Professor Rong Xinjiang elected British Academy Corresponding Fellow
Peking : Rong Xinjiang, Boya chair professor in the Department of History at Peking University, was elected as a Corresponding Fellow of the British Academy on July 22.
Founded in 1902, the British Academy is the UK’s highest-ranking academic institution for humanities and social sciences. The fellowship of the Academy is organized into 21 subject sections. Each year, the British Academy elects up to 52 UK-based Fellows, 20 foreign Corresponding Fellows and 4 Honorary Fellows, the highest honor bestowed upon scholars in recognition of academic distinction in humanities and social sciences. Professor Rong is the only Chinese scholar among this year’s Corresponding Fellows.

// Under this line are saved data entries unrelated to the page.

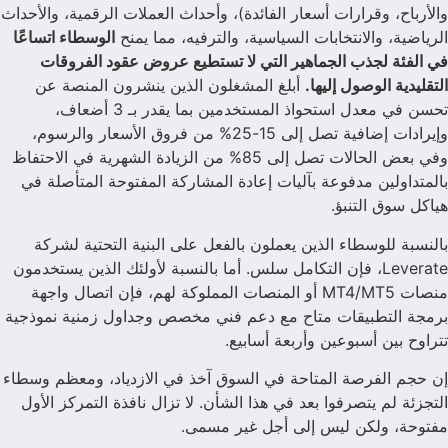
والأرباح، وقرارات أسعار الفائدة)، وأحداث العملات الرقمية، والأحداث
الرياضية، والانتخابات السياسية، والترفيه، مما يمنح
الوسطاء اتساعًا
في الفئة لجذب الجماهير التي لا تستطيع عروض عقود الفروقات
التقليدية الوصول إليها.
أبلغ المشغلون الذين ينشرون المنصة عن
تحسن في معدل استحواذ المستخدمين بما يقدر بـ 3 أضعاف،
وإيرادات إضافية تصل إلى 15-25% من فروق الأسعار والرسوم،
وفي بعض الحالات تصل إلى 85% من الزيادة الشهرية في الاحتفاظ
بالمتداولين مدفوعة بآليات إعادة المشاركة المفتوحة المتأصلة في
هياكل سوق التنبؤ.
بالنسبة للوسطاء الذين يعملون بالفعل على البنية التحتية لشركة
Leverate، فإن التكامل سلس. أما بالنسبة لأولئك الذين يستخدمون
منصات MT4/MT5 أو المنصات المملوكة لهم، فإن اتصال واجهة
برمجة التطبيقات متاح مع دعم فني مخصص وجداول زمنية نموذجية
تتراوح بين أسبوعين وأربعة أسابيع.
إن حجم الفرصة المتاحة في السوق آخذ في الازدياد، ومعظم وسطاء
التجزئة لم يتصرفوا بعد في هذا الشأن. لا تزال نافذة التمركز الأول
مفتوحة، ولكن ليس إلى أجل غير مسمى.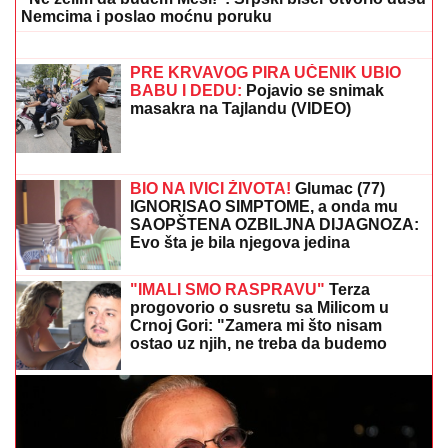
MILJANA KULIĆ SE SKINULA U
BIKINI
Uhvatili smo je u Crnoj Gori na
plaži: Dok ona spava Siniša uči Željka
da pliva, a Marija i Tića se sunčaju
(Video)
Ceca Ražnatović u LEŽERNOM IZDANJU nakon
porođaja ĆERKE Anastasije: MNOGI JE NISU
PREPOZNALI TOKOM LETA ZA SRBIJU! (FOTO)
ZBOG DIJAGNOZE JE MESECIMA
BILA U KREVETU
Naša pevačica
pokazala kako prima INFUZIJU, pa
otkrila u kakvom je trenutno stanju -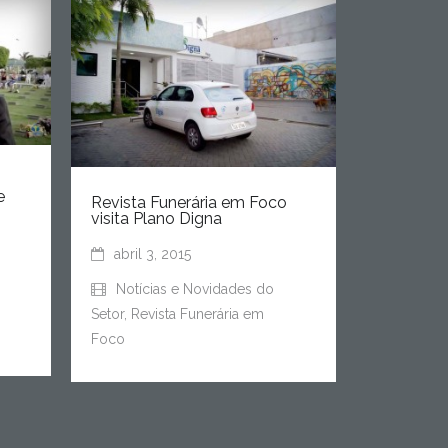
e
Revista Funerária em Foco
visita Plano Digna
abril 3, 2015
Notícias e Novidades do
Setor
,
Revista Funerária em
Foco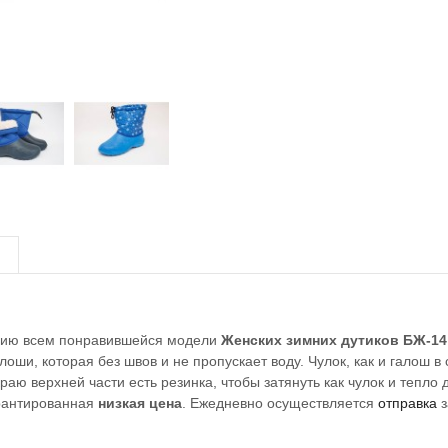
сию всем понравившейся модели
Женских зимних дутиков БЖ-14
лоши, которая без швов и не пропускает воду. Чулок, как и галош
раю верхней части есть резинка, чтобы затянуть как чулок и тепло 
рантированная
низкая цена
. Ежедневно осуществляется
отправка
з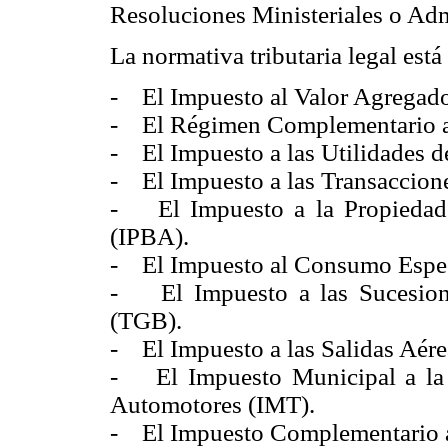
Resoluciones Ministeriales o Adm
La normativa tributaria legal est
- El Impuesto al Valor Agregado
- El Régimen Complementario al
- El Impuesto a las Utilidades d
- El Impuesto a las Transaccione
- El Impuesto a la Propiedad
(IPBA).
- El Impuesto al Consumo Espec
- El Impuesto a las Sucesione
(TGB).
- El Impuesto a las Salidas Aérea
- El Impuesto Municipal a la 
Automotores (IMT).
- El Impuesto Complementario a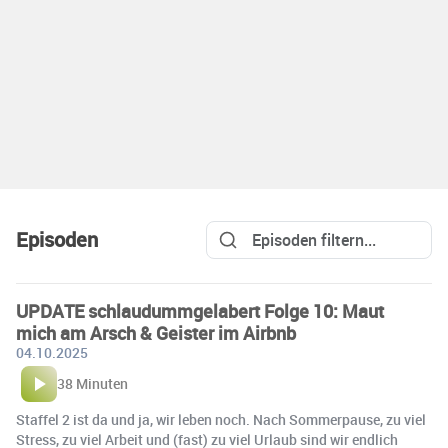
Episoden
UPDATE schlaudummgelabert Folge 10: Maut
mich am Arsch & Geister im Airbnb
04.10.2025
38 Minuten
Staffel 2 ist da und ja, wir leben noch. Nach Sommerpause, zu viel
Stress, zu viel Arbeit und (fast) zu viel Urlaub sind wir endlich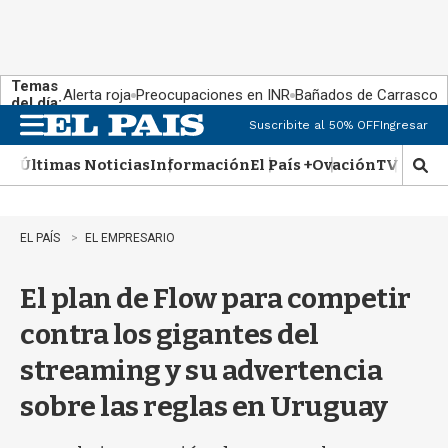
Temas
Alerta roja
Preocupaciones en INR
Bañados de Carrasco
del día:
Suscribite al 50% OFF
Ingresar
M
e
Últimas Noticias
Información
El País +
Ovación
TV Show
n
M
u
o
s
t
EL PAÍS
EL EMPRESARIO
r
a
El plan de Flow para competir
r
b
contra los gigantes del
�
s
streaming y su advertencia
q
u
sobre las reglas en Uruguay
e
d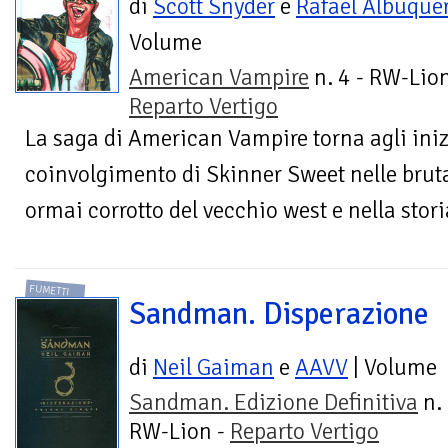
di
Scott Snyder
e
Rafael Albuque
Volume
American Vampire
n. 4 - RW-Lion
Reparto Vertigo
La saga di American Vampire torna agli inizi
coinvolgimento di Skinner Sweet nelle bruta
ormai corrotto del vecchio west e nella storia
FUMETTI
Sandman. Disperazione
di
Neil Gaiman
e
AAVV
| Volume
Sandman. Edizione Definitiva
n. 
RW-Lion -
Reparto Vertigo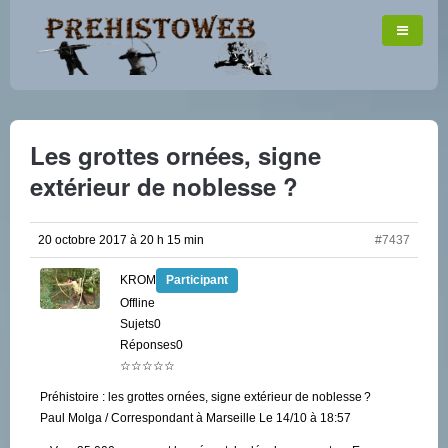
Les grottes ornées, signe
extérieur de noblesse ?
20 octobre 2017 à 20 h 15 min
#7437
KROM
Participant
Offline
Sujets0
Réponses0
☆☆☆☆☆
Préhistoire : les grottes ornées, signe extérieur de noblesse ?
Paul Molga / Correspondant à Marseille Le 14/10 à 18:57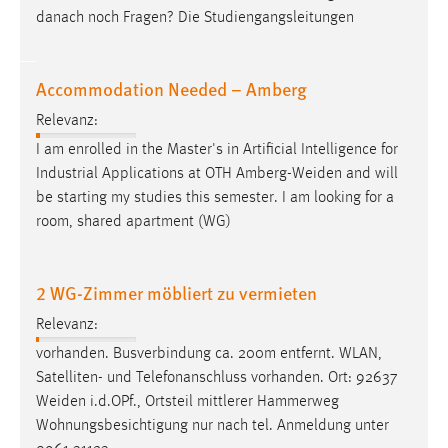
Zweck:
danach noch Fragen? Die Studiengangsleitungen
Dieser Cookie ist notwendig um sich an der Website
einloggen zu können.
Accommodation Needed – Amberg
Cookie Laufzeit:
24 Stunden
Relevanz:
I am enrolled in the Master's in Artificial Intelligence for
Industrial Applications at OTH
Amberg-Weiden
and will
STATISTIK
be starting my studies this semester. I am looking for a
room, shared apartment (WG)
Statistik Cookies erfassen Informationen anonym.
Diese Informationen helfen uns zu verstehen, wie
unsere Besucher unsere Website nutzen.
2 WG-Zimmer möbliert zu vermieten
Matomo
Relevanz:
vorhanden. Busverbindung ca. 200m entfernt. WLAN,
Name:
Satelliten- und Telefonanschluss vorhanden. Ort: 92637
_pk_ref, _pk_cvar, _pk_id, _pk_ses
Weiden
i.d.OPf., Ortsteil mittlerer Hammerweg
Zweck:
Wohnungsbesichtigung nur nach tel. Anmeldung unter
Zugriffsstatistik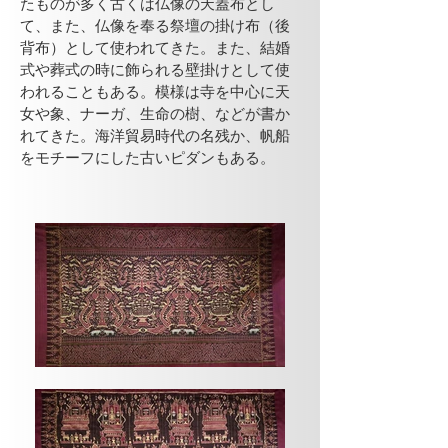
たものが多く古くは仏像の天蓋布とし
て、また、仏像を奉る祭壇の掛け布（後
背布）として使われてきた。また、結婚
式や葬式の時に飾られる壁掛けとして使
われることもある。模様は寺を中心に天
女や象、ナーガ、生命の樹、などが書か
れてきた。海洋貿易時代の名残か、帆船
をモチーフにした古いピダンもある。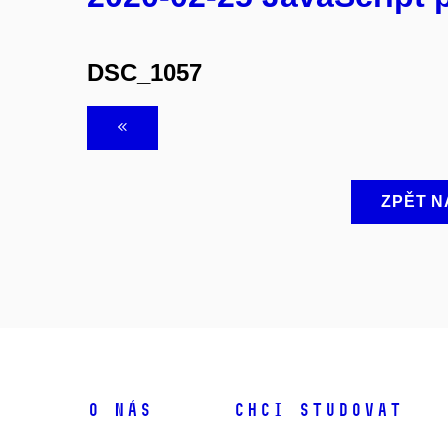
DSC_1057
ZPĚT N
O NÁS
CHCI STUDOVAT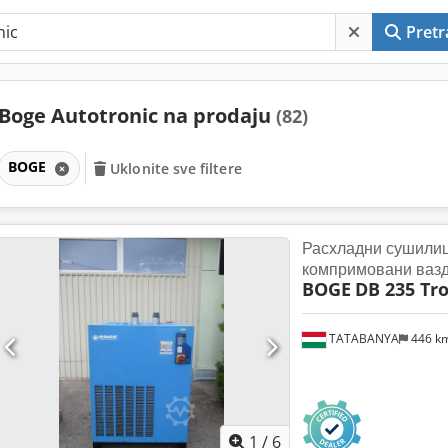
Pretr
Boge Autotronic na prodaju
(82)
BOGE
Uklonite sve filtere
Расхладни сушили
компримовани ваз
BOGE
DB 235 Tr
TATABANYA
446 k
1
/
6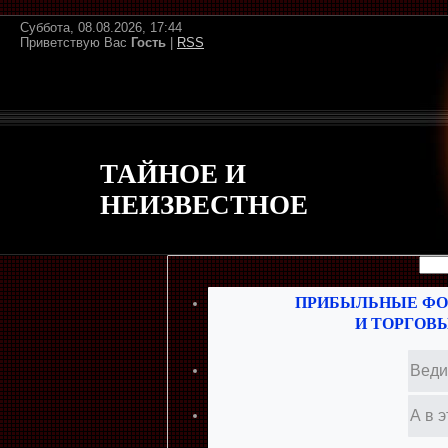
Суббота, 08.08.2026, 17:44
Приветствую Вас
Гость
|
RSS
ТАЙНОЕ И
НЕИЗВЕСТНОЕ
ПРИБЫЛЬНЫЕ ФО
И ТОРГОВ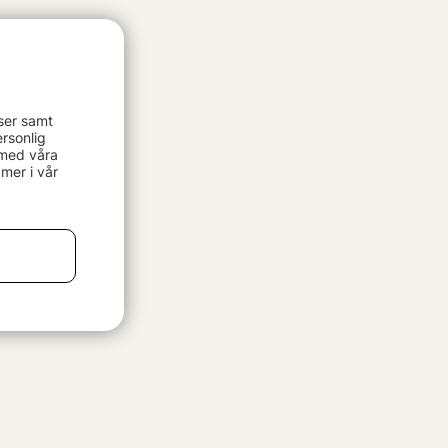
ser samt
rsonlig
 med våra
mer i vår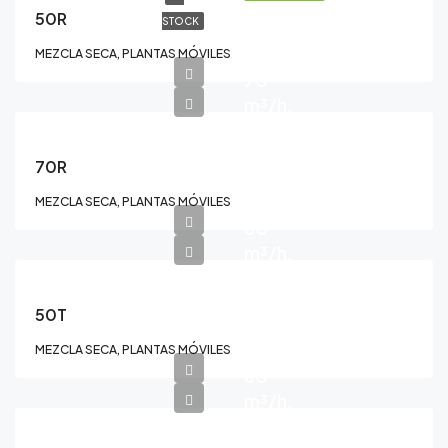
50R
STOCK
MEZCLA SECA, PLANTAS MÓVILES
70
m³/h.
70R
MEZCLA SECA, PLANTAS MÓVILES
60
m³/h.
50T
MEZCLA SECA, PLANTAS MÓVILES
60
m³/h.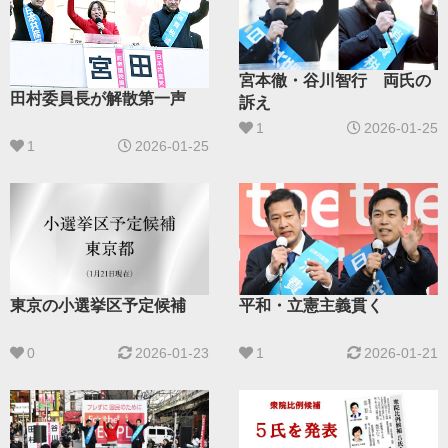
宮本徹・谷川智行 両氏の
田村委員長が解散第一声
訴え
1
2026-01-25
1
2026-01-25
東京の小選挙区予定候補
平和・立憲主義貫く
0
2026-01-23
1
2026-01-21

Professor Rong enrolled at Peking University in 1978 and stayed on to teach in 1985. He has made outstanding contributions in the fields of the history of Sino-Western cultural exchanges, the Silk Road, the Chinese history during the Sui and Tang Dynasties, the history of Central Asia, and the studies of Dunhuang and Turpan documents. In addition to numerous prominent publications like Eighteen Lectures on Dunhuang and The Silk Road and Cultural Interaction between East and West, he has also published hundreds of articles and monographs in foreign languages, making him an internationally renowned Dunhuang scholar and historian.